Task:
Nothing but the text of the records belongs in your answer: repeat all of it exactly and leave out the images.

Content starts

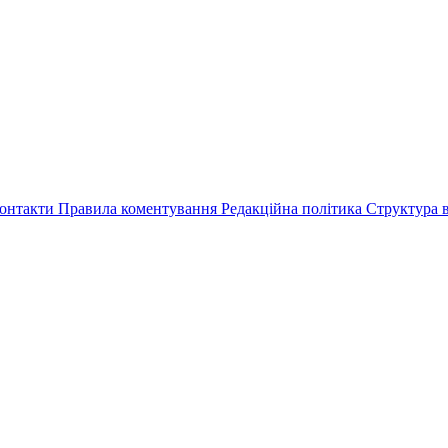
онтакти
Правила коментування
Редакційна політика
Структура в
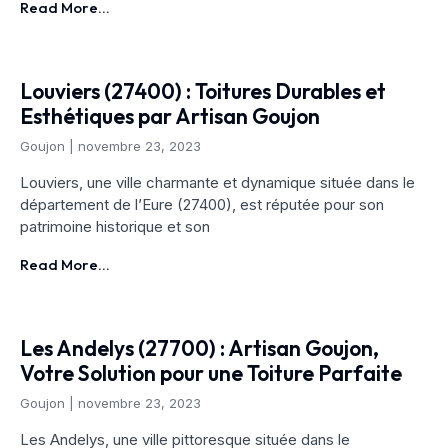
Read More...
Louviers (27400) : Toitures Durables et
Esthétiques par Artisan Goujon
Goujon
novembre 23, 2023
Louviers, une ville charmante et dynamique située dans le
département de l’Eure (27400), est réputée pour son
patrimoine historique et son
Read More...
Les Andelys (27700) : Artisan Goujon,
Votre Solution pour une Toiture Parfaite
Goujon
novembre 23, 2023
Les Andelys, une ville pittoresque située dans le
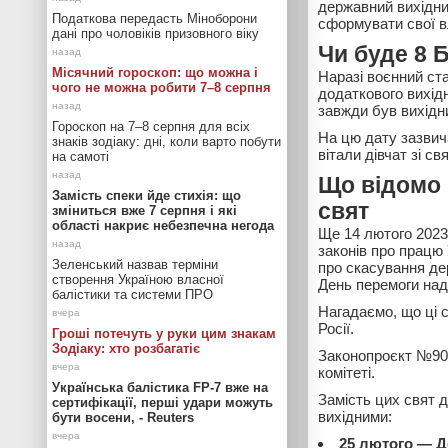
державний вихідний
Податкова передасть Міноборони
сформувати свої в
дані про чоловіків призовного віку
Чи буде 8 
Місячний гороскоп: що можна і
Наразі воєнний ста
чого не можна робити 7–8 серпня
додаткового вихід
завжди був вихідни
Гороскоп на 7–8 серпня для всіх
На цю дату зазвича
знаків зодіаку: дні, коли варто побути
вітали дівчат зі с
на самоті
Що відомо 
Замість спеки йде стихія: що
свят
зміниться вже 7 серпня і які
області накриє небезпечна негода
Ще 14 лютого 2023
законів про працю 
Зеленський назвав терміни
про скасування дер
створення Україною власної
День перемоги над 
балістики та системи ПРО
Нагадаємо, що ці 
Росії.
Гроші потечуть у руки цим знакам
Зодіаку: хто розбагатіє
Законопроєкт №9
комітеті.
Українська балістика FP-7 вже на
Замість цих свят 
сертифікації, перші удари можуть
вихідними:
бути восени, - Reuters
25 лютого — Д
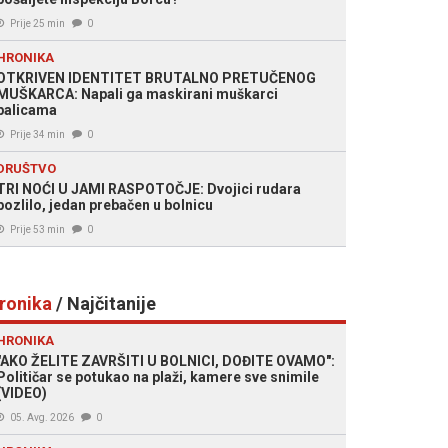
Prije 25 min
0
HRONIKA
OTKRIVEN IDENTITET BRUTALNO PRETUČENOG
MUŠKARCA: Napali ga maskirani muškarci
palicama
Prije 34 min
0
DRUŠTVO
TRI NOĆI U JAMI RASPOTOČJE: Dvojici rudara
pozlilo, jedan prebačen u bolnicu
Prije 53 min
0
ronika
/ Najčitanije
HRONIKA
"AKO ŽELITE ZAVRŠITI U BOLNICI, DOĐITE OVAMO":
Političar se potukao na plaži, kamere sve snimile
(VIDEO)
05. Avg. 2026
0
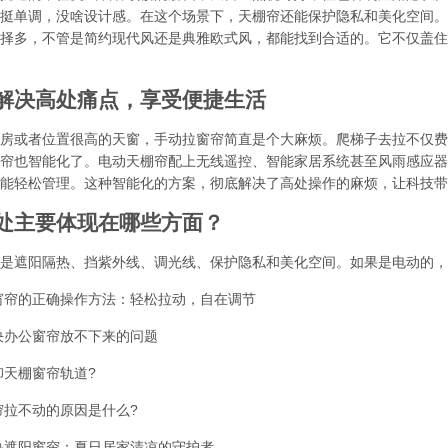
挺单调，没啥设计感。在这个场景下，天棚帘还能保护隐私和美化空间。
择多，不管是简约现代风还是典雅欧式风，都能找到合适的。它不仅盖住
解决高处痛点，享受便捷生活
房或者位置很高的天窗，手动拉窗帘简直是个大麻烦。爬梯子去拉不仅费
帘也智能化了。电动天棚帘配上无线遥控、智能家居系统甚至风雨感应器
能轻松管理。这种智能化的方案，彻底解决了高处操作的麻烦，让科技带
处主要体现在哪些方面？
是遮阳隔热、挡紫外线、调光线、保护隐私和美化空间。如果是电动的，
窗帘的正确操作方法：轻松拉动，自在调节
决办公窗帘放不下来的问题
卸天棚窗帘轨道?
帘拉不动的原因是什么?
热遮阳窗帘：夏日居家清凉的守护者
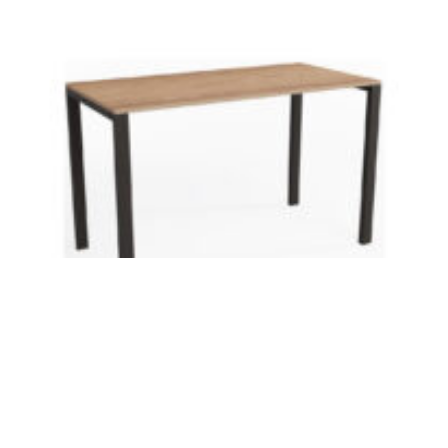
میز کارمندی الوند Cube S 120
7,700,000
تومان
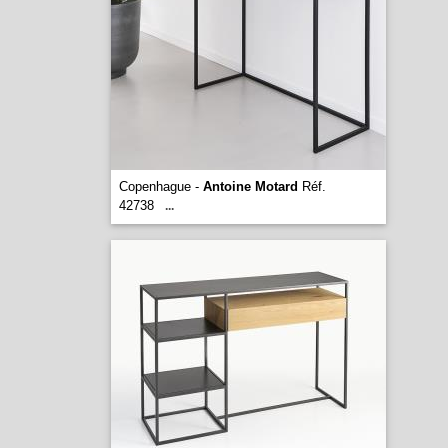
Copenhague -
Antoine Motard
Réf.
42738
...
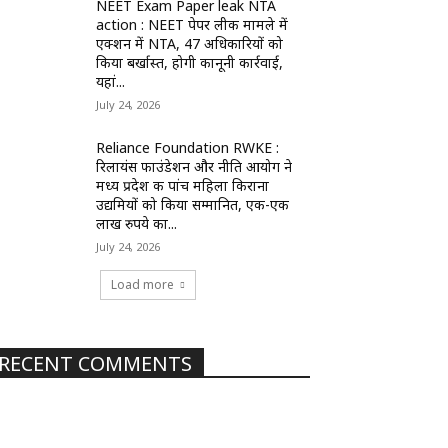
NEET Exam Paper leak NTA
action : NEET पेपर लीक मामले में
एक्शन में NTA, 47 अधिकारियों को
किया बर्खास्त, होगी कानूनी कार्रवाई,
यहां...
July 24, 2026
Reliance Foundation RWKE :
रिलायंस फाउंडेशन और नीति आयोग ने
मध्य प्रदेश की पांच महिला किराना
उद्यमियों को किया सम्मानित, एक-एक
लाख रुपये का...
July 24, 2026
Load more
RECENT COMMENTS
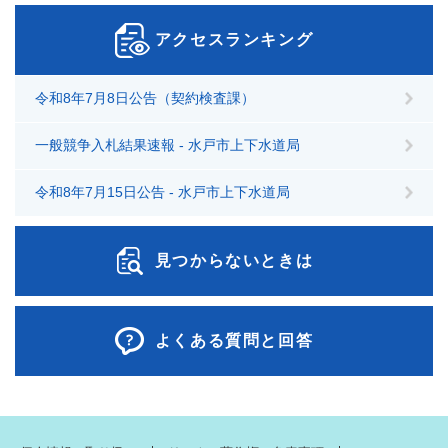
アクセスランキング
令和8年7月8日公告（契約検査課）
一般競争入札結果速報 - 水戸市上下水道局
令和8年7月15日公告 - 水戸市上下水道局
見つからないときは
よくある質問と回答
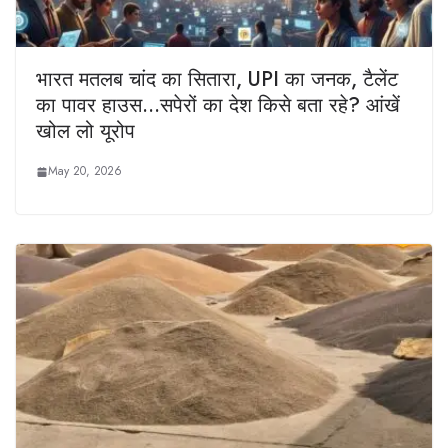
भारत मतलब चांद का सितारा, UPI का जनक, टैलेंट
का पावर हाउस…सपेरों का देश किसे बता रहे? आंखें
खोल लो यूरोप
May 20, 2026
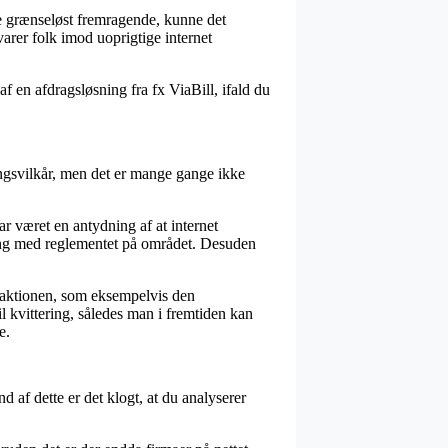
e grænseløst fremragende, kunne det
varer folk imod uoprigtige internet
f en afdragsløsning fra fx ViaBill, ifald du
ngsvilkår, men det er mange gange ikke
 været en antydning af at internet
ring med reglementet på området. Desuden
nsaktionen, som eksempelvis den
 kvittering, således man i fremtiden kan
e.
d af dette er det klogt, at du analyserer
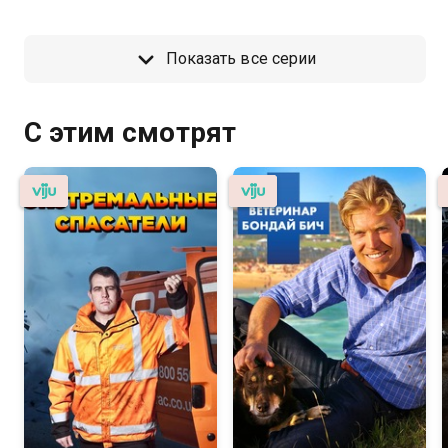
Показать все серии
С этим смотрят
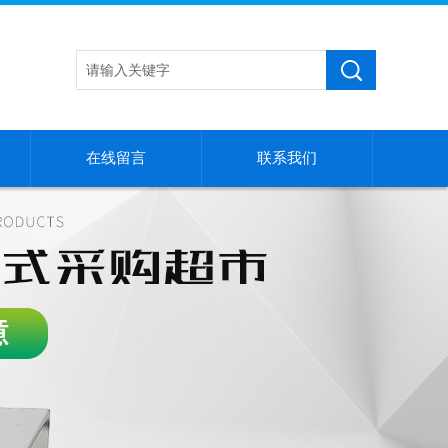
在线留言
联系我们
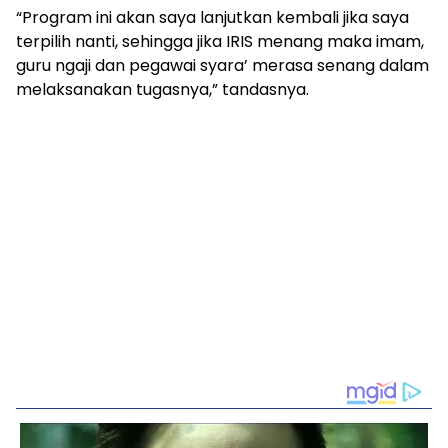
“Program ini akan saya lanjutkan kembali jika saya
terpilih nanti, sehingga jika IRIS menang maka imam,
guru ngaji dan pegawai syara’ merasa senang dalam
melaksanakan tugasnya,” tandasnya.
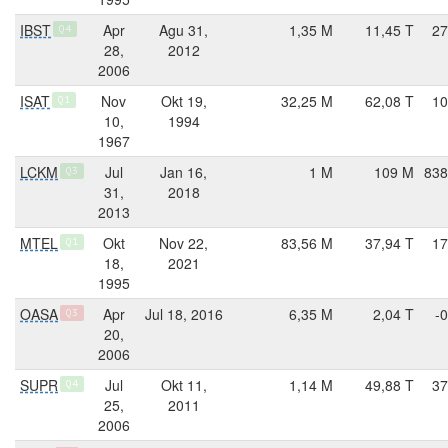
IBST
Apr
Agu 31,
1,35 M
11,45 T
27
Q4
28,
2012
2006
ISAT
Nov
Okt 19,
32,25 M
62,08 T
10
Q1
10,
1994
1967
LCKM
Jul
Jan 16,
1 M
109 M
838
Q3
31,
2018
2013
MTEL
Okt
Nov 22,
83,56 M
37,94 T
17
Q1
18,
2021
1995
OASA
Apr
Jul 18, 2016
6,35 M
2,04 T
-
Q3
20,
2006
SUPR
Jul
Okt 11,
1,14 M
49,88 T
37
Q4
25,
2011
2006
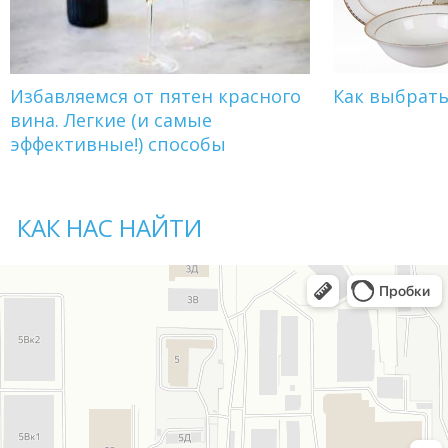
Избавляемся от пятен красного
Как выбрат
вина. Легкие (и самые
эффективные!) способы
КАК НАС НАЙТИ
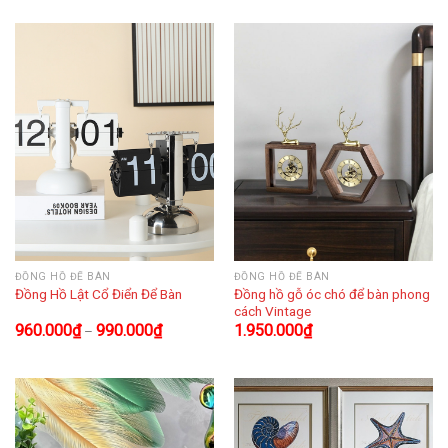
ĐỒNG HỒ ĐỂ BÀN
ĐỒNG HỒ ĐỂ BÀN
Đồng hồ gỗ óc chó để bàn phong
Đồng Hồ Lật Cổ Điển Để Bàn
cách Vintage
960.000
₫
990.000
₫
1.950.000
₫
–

Content ends

Written response:
онтакти
Правила коментування
Редакційна політика
Структура в
Read More...
Louviers (27400) : Toitures Durables et
Esthétiques par Artisan Goujon
Goujon
novembre 23, 2023
Louviers, une ville charmante et dynamique située dans le
département de l’Eure (27400), est réputée pour son
patrimoine historique et son
Read More...
Les Andelys (27700) : Artisan Goujon,
Votre Solution pour une Toiture Parfaite
Goujon
novembre 23, 2023
Les Andelys, une ville pittoresque située dans le
державний вихідний
Податкова передасть Міноборони
сформувати свої в
дані про чоловіків призовного віку
Чи буде 8 
Місячний гороскоп: що можна і
Наразі воєнний ста
чого не можна робити 7–8 серпня
додаткового вихід
завжди був вихідни
Гороскоп на 7–8 серпня для всіх
На цю дату зазвича
знаків зодіаку: дні, коли варто побути
вітали дівчат зі с
на самоті
Що відомо 
Замість спеки йде стихія: що
свят
зміниться вже 7 серпня і які
області накриє небезпечна негода
Ще 14 лютого 2023
законів про працю 
Зеленський назвав терміни
про скасування дер
створення Україною власної
День перемоги над 
балістики та системи ПРО
Нагадаємо, що ці 
Росії.
Гроші потечуть у руки цим знакам
Зодіаку: хто розбагатіє
Законопроєкт №9
комітеті.
Українська балістика FP-7 вже на
Замість цих свят 
сертифікації, перші удари можуть
вихідними:
бути восени, - Reuters
25 лютого — Д
Prije 25 min
0
HRONIKA
OTKRIVEN IDENTITET BRUTALNO PRETUČENOG
MUŠKARCA: Napali ga maskirani muškarci
palicama
Prije 34 min
0
DRUŠTVO
TRI NOĆI U JAMI RASPOTOČJE: Dvojici rudara
pozlilo, jedan prebačen u bolnicu
Prije 53 min
0
ronika
/ Najčitanije
HRONIKA
"AKO ŽELITE ZAVRŠITI U BOLNICI, DOĐITE OVAMO":
Političar se potukao na plaži, kamere sve snimile
(VIDEO)
05. Avg. 2026
0
挺单调，没啥设计感。在这个场景下，天棚帘还能保护隐私和美化空间。
择多，不管是简约现代风还是典雅欧式风，都能找到合适的。它不仅盖住
解决高处痛点，享受便捷生活
房或者位置很高的天窗，手动拉窗帘简直是个大麻烦。爬梯子去拉不仅费
帘也智能化了。电动天棚帘配上无线遥控、智能家居系统甚至风雨感应器
能轻松管理。这种智能化的方案，彻底解决了高处操作的麻烦，让科技带
处主要体现在哪些方面？
是遮阳隔热、挡紫外线、调光线、保护隐私和美化空间。如果是电动的，
窗帘的正确操作方法：轻松拉动，自在调节
决办公窗帘放不下来的问题
卸天棚窗帘轨道?
帘拉不动的原因是什么?
热遮阳窗帘：夏日居家清凉的守护者
میز کارمندی الوند Cube S 120
7,700,000
تومان
Copenhague -
Antoine Motard
Réf.
42738
...
NEET Exam Paper leak NTA
action : NEET पेपर लीक मामले में
एक्शन में NTA, 47 अधिकारियों को
किया बर्खास्त, होगी कानूनी कार्रवाई,
यहां...
July 24, 2026
Reliance Foundation RWKE :
रिलायंस फाउंडेशन और नीति आयोग ने
मध्य प्रदेश की पांच महिला किराना
उद्यमियों को किया सम्मानित, एक-एक
लाख रुपये का...
July 24, 2026
Load more
RECENT COMMENTS
アクセスランキング
令和8年7月8日公告（契約検査課）
一般競争入札結果速報 - 水戸市上下水道局
令和8年7月15日公告 - 水戸市上下水道局
見つからないときは
よくある質問と回答
भारत मतलब चांद का सितारा, UPI का जनक, टैलेंट
का पावर हाउस…सपेरों का देश किसे बता रहे? आंखें
खोल लो यूरोप
May 20, 2026
e grænseløst fremragende, kunne det
varer folk imod uoprigtige internet
f en afdragsløsning fra fx ViaBill, ifald du
ngsvilkår, men det er mange gange ikke
 været en antydning af at internet
ring med reglementet på området. Desuden
nsaktionen, som eksempelvis den
 kvittering, således man i fremtiden kan
e.
d af dette er det klogt, at du analyserer
Показать все серии
С этим смотрят
在线留言
联系我们
“Program ini akan saya lanjutkan kembali jika saya
terpilih nanti, sehingga jika IRIS menang maka imam,
guru ngaji dan pegawai syara’ merasa senang dalam
melaksanakan tugasnya,” tandasnya.
IBST
Apr
Agu 31,
1,35 M
11,45 T
27
Q4
28,
2012
2006
ISAT
Nov
Okt 19,
32,25 M
62,08 T
10
Q1
10,
1994
1967
LCKM
Jul
Jan 16,
1 M
109 M
838
Q3
31,
2018
2013
MTEL
Okt
Nov 22,
83,56 M
37,94 T
17
Q1
18,
2021
1995
OASA
Apr
Jul 18, 2016
6,35 M
2,04 T
-
Q3
20,
2006
SUPR
Jul
Okt 11,
1,14 M
49,88 T
37
Q4
25,
2011
2006
Избавляемся от пятен красного
Как выбрат
вина. Легкие (и самые
эффективные!) способы
КАК НАС НАЙТИ
ĐỒNG HỒ ĐỂ BÀN
ĐỒNG HỒ ĐỂ BÀN
Đồng hồ gỗ óc chó để bàn phong
Đồng Hồ Lật Cổ Điển Để Bàn
cách Vintage
960.000
₫
990.000
₫
1.950.000
₫
–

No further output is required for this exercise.